Each time a line of the listing holds "Identify", copy that line.

====================

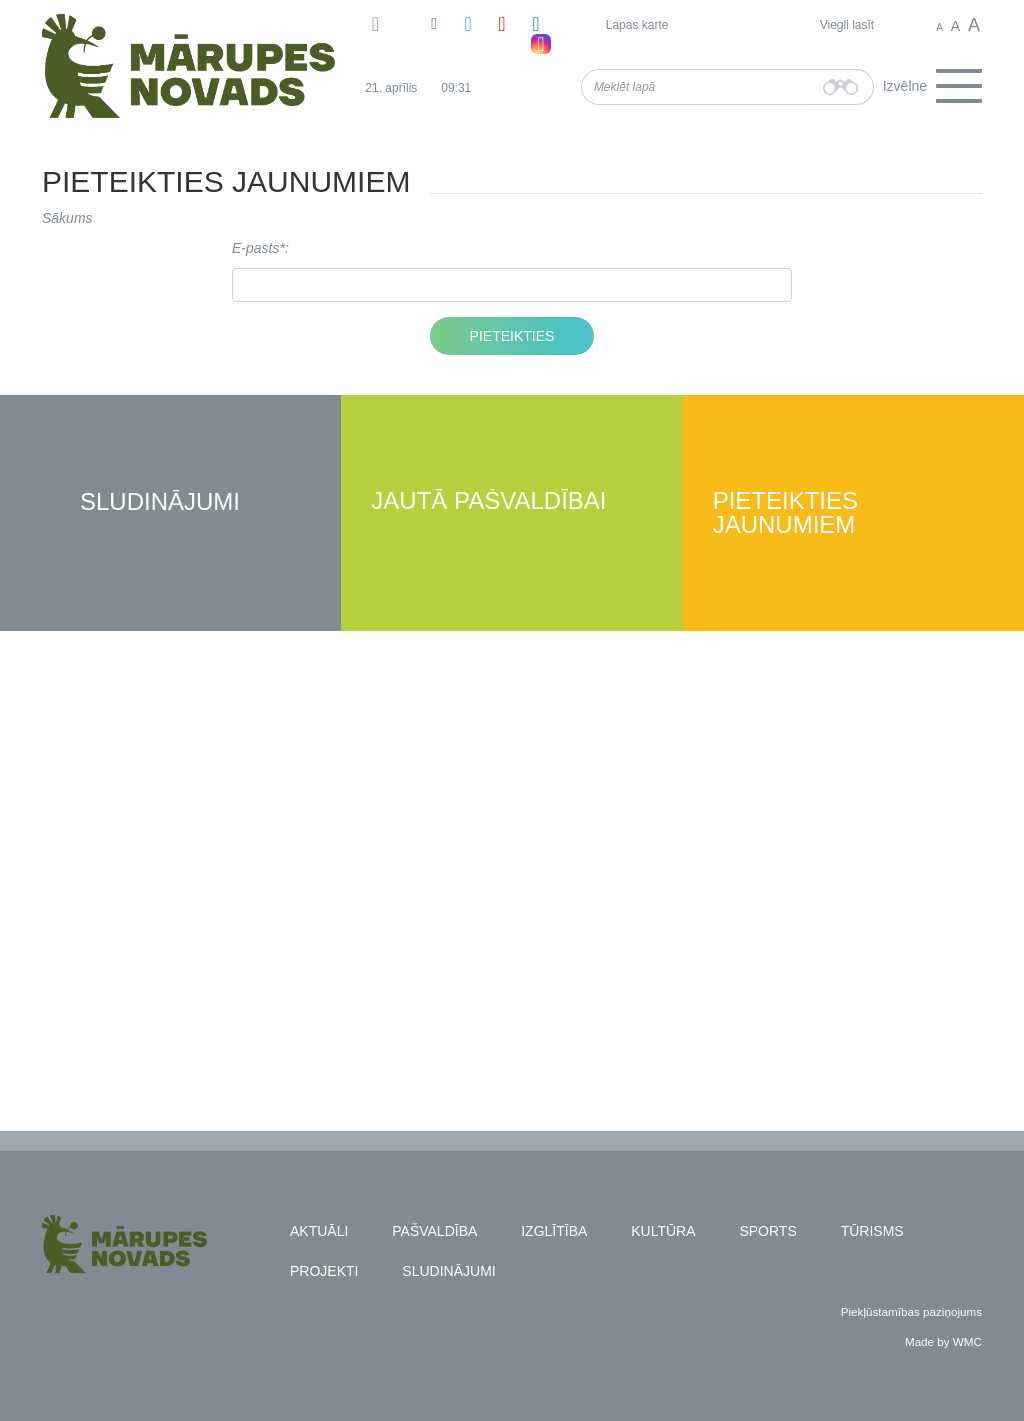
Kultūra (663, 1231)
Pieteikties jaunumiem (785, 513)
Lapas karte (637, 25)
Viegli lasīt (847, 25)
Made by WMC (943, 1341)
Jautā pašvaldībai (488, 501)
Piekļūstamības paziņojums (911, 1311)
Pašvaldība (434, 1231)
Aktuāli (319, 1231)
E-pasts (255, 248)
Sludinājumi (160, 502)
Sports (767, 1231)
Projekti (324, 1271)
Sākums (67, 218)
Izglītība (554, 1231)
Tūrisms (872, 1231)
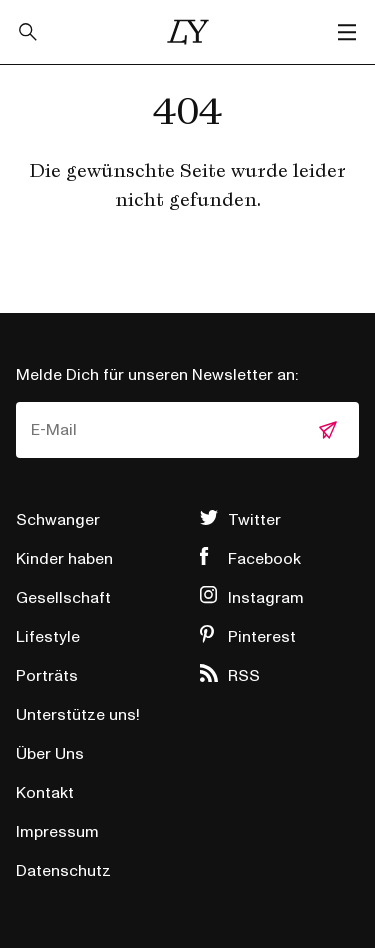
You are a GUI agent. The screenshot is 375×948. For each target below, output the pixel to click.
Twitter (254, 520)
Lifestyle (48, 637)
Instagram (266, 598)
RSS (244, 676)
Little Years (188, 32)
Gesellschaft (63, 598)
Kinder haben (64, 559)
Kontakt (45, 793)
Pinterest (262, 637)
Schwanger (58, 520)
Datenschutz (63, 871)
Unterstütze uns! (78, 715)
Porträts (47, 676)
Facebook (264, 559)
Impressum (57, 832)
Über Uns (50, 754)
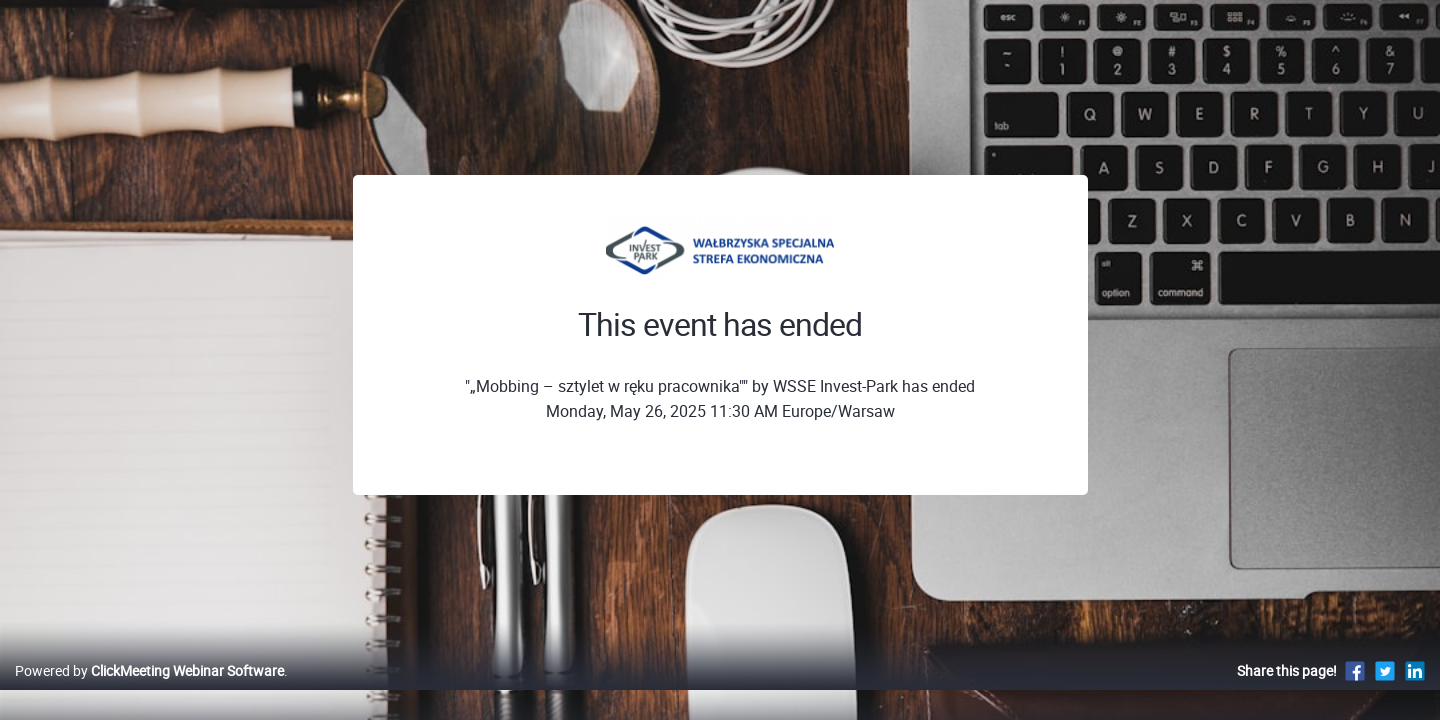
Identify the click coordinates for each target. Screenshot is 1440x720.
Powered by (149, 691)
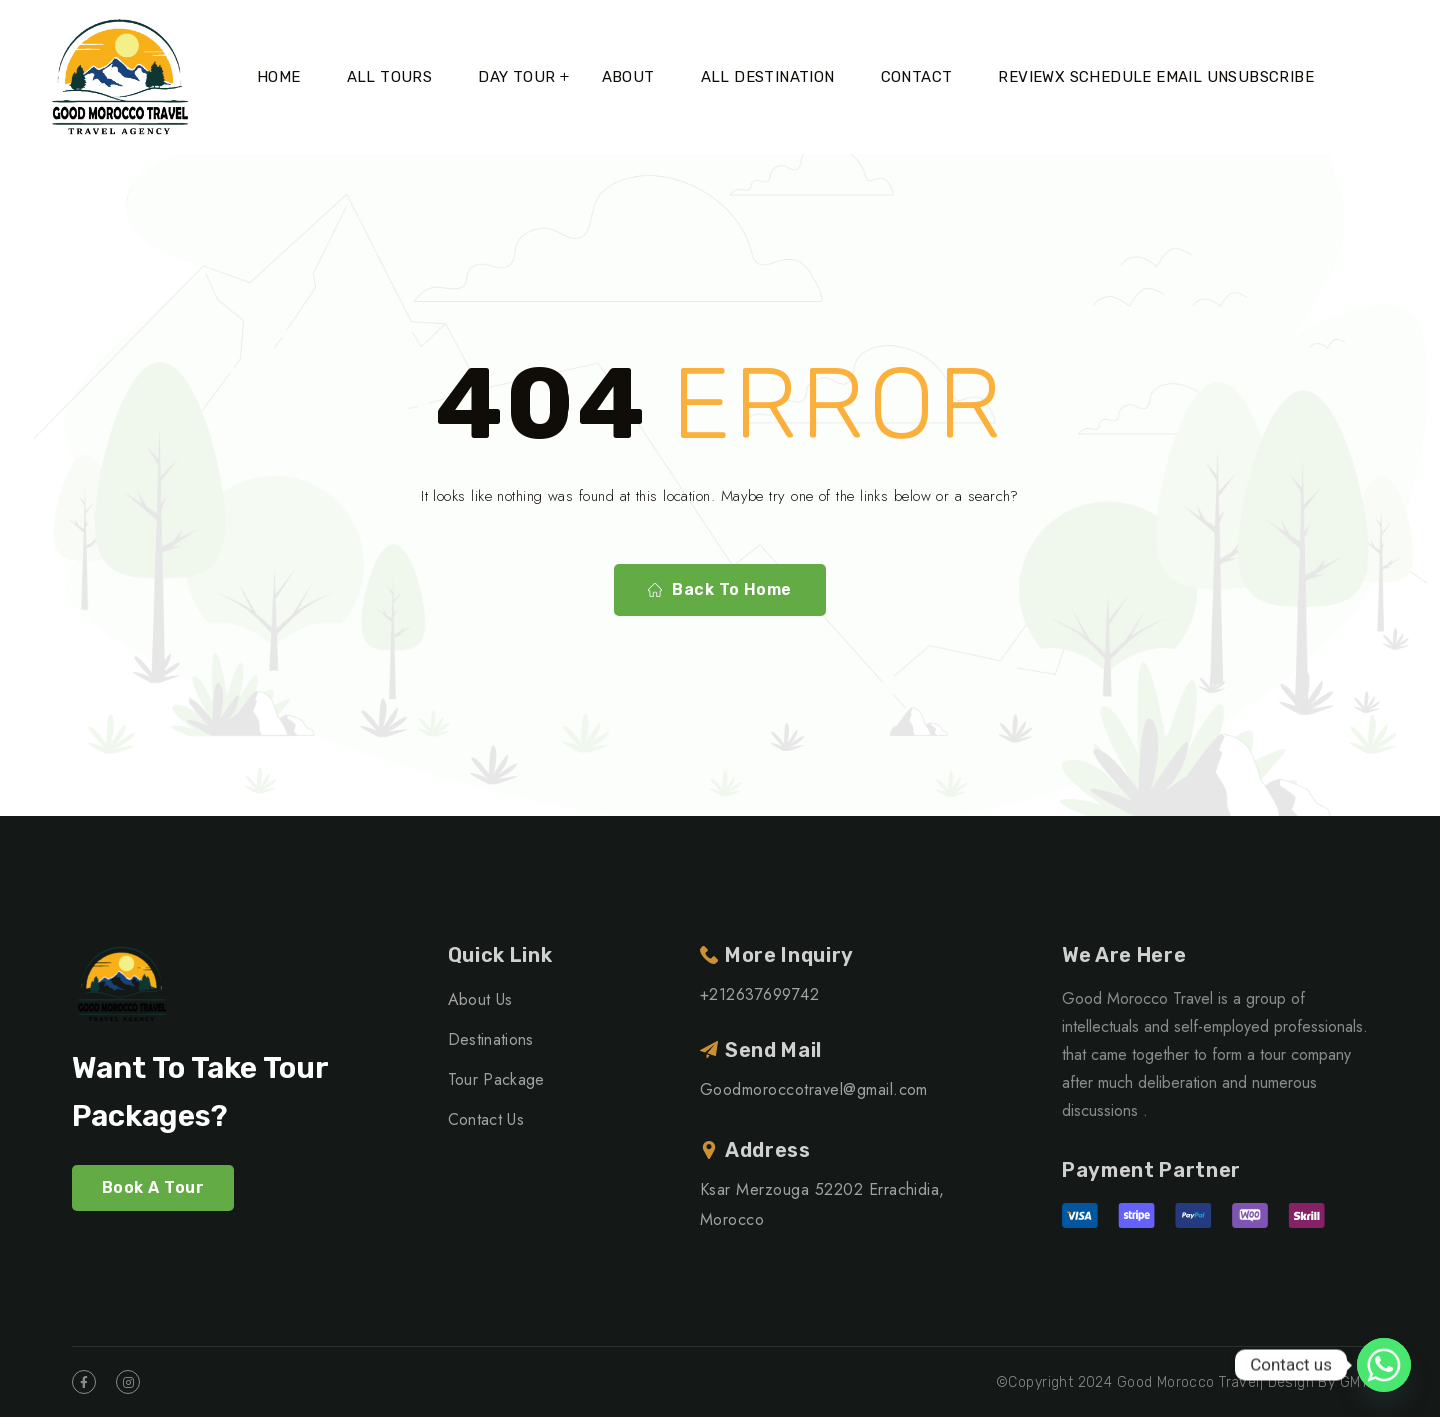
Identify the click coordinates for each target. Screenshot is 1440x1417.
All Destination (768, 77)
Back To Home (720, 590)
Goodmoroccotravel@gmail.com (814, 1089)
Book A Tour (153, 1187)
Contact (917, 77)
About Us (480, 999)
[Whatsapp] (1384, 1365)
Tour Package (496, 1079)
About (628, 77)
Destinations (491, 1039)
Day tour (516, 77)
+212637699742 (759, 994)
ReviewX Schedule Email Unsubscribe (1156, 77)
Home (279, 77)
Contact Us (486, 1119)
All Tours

====================

## Output of the exercise
Identify the click coordinates for each target. Screenshot is 1440x720.
Identify the click coordinates for each target. Screenshot is 1440x1417.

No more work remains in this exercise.